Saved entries
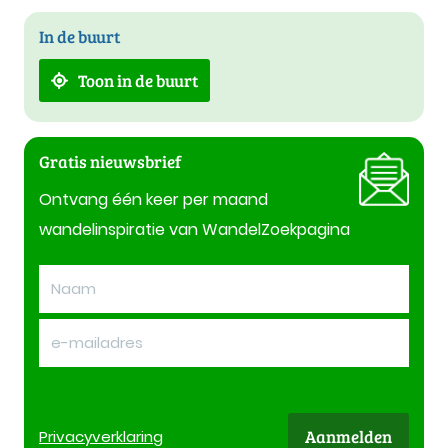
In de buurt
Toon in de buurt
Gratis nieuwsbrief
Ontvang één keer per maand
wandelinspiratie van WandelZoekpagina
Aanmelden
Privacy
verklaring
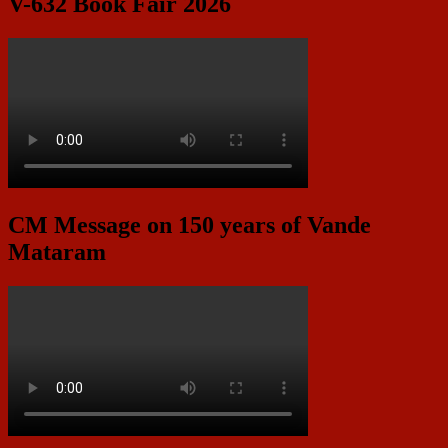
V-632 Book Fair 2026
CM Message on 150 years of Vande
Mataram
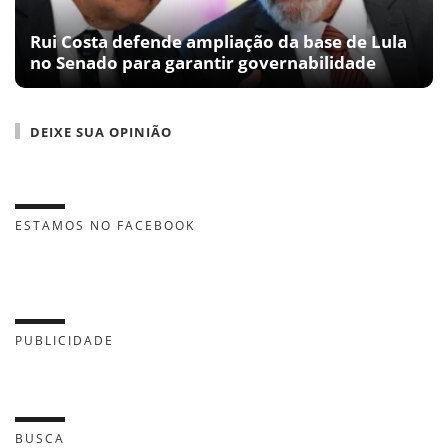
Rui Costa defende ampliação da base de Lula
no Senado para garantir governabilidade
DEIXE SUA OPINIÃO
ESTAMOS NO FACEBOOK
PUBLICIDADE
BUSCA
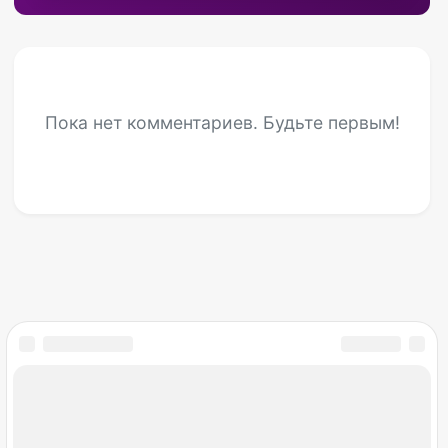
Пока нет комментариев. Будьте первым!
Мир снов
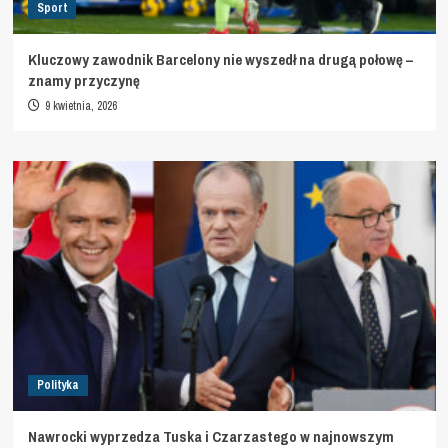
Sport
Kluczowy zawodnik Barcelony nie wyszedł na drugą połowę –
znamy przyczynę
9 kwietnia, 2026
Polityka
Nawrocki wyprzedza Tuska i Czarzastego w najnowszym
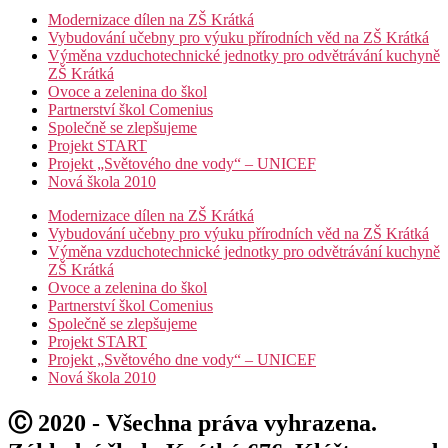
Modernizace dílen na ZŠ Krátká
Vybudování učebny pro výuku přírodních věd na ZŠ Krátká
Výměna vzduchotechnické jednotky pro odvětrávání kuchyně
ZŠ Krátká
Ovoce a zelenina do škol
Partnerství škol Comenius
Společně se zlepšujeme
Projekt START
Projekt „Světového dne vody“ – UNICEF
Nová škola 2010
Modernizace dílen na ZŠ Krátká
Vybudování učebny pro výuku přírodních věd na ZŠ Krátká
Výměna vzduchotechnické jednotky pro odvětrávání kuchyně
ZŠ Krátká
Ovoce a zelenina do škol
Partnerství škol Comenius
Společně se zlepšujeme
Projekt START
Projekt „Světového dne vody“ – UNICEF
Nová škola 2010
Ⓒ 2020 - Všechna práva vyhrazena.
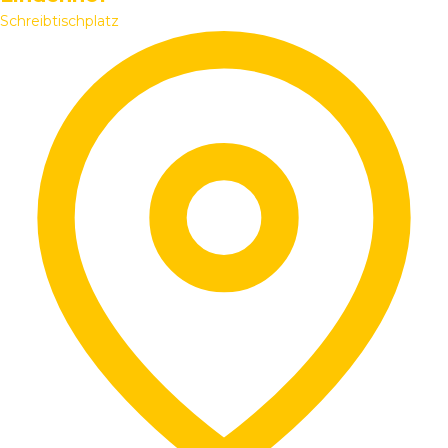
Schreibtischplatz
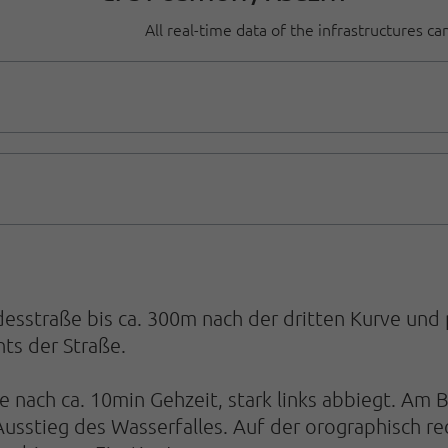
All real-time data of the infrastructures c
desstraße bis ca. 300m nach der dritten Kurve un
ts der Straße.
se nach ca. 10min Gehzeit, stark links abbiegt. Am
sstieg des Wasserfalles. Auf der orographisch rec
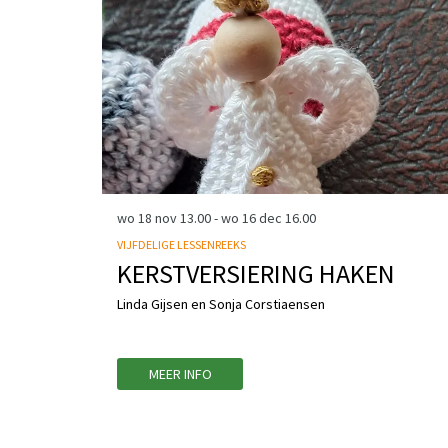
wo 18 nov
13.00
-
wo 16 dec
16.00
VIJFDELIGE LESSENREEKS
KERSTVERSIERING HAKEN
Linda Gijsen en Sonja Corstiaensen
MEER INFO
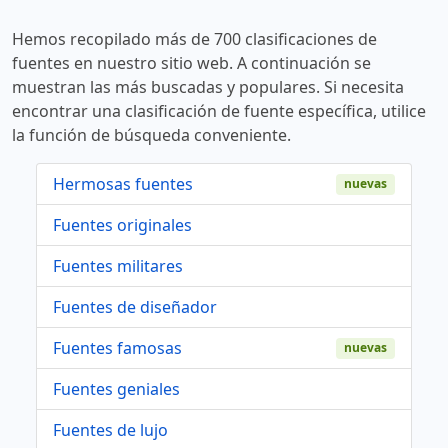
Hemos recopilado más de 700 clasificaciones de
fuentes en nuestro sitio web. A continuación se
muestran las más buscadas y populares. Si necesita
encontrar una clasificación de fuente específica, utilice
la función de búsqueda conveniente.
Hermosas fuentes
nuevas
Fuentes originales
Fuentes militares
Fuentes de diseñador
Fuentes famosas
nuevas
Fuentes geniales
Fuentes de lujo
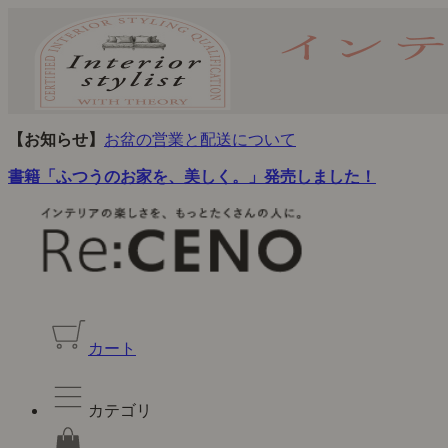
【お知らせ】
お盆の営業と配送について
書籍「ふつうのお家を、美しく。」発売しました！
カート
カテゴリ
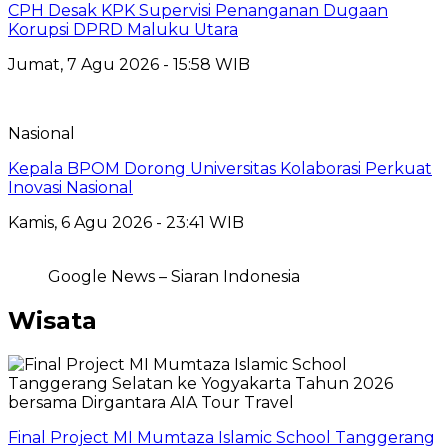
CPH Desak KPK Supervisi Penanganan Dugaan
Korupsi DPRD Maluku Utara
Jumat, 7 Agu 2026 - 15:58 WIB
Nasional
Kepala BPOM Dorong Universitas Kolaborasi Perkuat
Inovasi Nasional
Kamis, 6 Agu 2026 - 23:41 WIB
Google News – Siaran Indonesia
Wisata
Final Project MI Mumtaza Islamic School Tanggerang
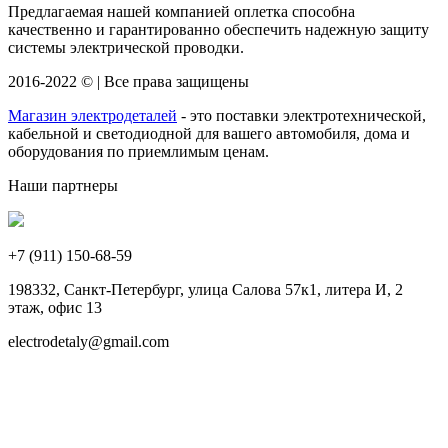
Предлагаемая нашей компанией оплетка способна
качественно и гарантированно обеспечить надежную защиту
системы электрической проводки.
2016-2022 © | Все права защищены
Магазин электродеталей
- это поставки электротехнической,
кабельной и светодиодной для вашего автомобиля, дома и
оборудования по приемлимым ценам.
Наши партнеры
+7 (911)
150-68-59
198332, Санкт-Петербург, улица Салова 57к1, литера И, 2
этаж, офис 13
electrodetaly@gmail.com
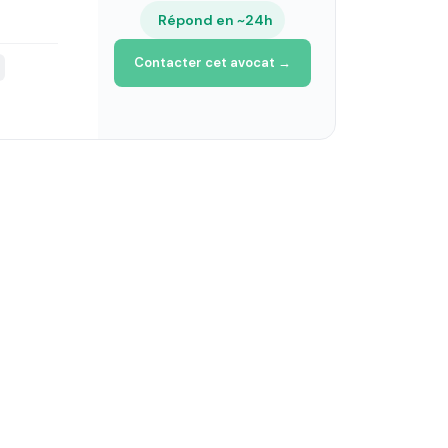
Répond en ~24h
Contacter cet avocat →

What the exercise asks: Omit every picture while printing the data word for word.

Response to the task:
In de buurt
Toon in de buurt
Gratis nieuwsbrief
Ontvang één keer per maand
wandelinspiratie van WandelZoekpagina
Aanmelden
Privacy
verklaring
V-632 Book Fair 2026
CM Message on 150 years of Vande
Mataram
Rui Costa defende ampliação da base de Lula
no Senado para garantir governabilidade
DEIXE SUA OPINIÃO
ESTAMOS NO FACEBOOK
PUBLICIDADE
BUSCA
Пока нет комментариев. Будьте первым!
Мир снов
Sport
Kluczowy zawodnik Barcelony nie wyszedł na drugą połowę –
znamy przyczynę
9 kwietnia, 2026
Polityka
Nawrocki wyprzedza Tuska i Czarzastego w najnowszym
Modernizace dílen na ZŠ Krátká
Vybudování učebny pro výuku přírodních věd na ZŠ Krátká
Výměna vzduchotechnické jednotky pro odvětrávání kuchyně
ZŠ Krátká
Ovoce a zelenina do škol
Partnerství škol Comenius
Společně se zlepšujeme
Projekt START
Projekt „Světového dne vody“ – UNICEF
Nová škola 2010
Modernizace dílen na ZŠ Krátká
Vybudování učebny pro výuku přírodních věd na ZŠ Krátká
Výměna vzduchotechnické jednotky pro odvětrávání kuchyně
ZŠ Krátká
Ovoce a zelenina do škol
Partnerství škol Comenius
Společně se zlepšujeme
Projekt START
Projekt „Světového dne vody“ – UNICEF
Nová škola 2010
Ⓒ 2020 - Všechna práva vyhrazena.
Schreibtischplatz
All real-time data of the infrastructures c
desstraße bis ca. 300m nach der dritten Kurve un
ts der Straße.
se nach ca. 10min Gehzeit, stark links abbiegt. Am
sstieg des Wasserfalles. Auf der orographisch rec
wo 18 nov
13.00
-
wo 16 dec
16.00
VIJFDELIGE LESSENREEKS
KERSTVERSIERING HAKEN
Linda Gijsen en Sonja Corstiaensen
MEER INFO
Hemos recopilado más de 700 clasificaciones de
fuentes en nuestro sitio web. A continuación se
muestran las más buscadas y populares. Si necesita
encontrar una clasificación de fuente específica, utilice
la función de búsqueda conveniente.
Hermosas fuentes
nuevas
Fuentes originales
Fuentes militares
Fuentes de diseñador
Fuentes famosas
nuevas
Fuentes geniales
Fuentes de lujo
【お知らせ】
お盆の営業と配送について
書籍「ふつうのお家を、美しく。」発売しました！
カート
カテゴリ
CPH Desak KPK Supervisi Penanganan Dugaan
Korupsi DPRD Maluku Utara
Jumat, 7 Agu 2026 - 15:58 WIB
Nasional
Kepala BPOM Dorong Universitas Kolaborasi Perkuat
Inovasi Nasional
Kamis, 6 Agu 2026 - 23:41 WIB
Google News – Siaran Indonesia
Wisata
Final Project MI Mumtaza Islamic School Tanggerang
Предлагаемая нашей компанией оплетка способна
качественно и гарантированно обеспечить надежную защиту
системы электрической проводки.
2016-2022 © | Все права защищены
Магазин электродеталей
- это поставки электротехнической,
кабельной и светодиодной для вашего автомобиля, дома и
оборудования по приемлимым ценам.
Наши партнеры
+7 (911)
150-68-59
198332, Санкт-Петербург, улица Салова 57к1, литера И, 2
этаж, офис 13
electrodetaly@gmail.com
Répond en ~24h
Contacter cet avocat →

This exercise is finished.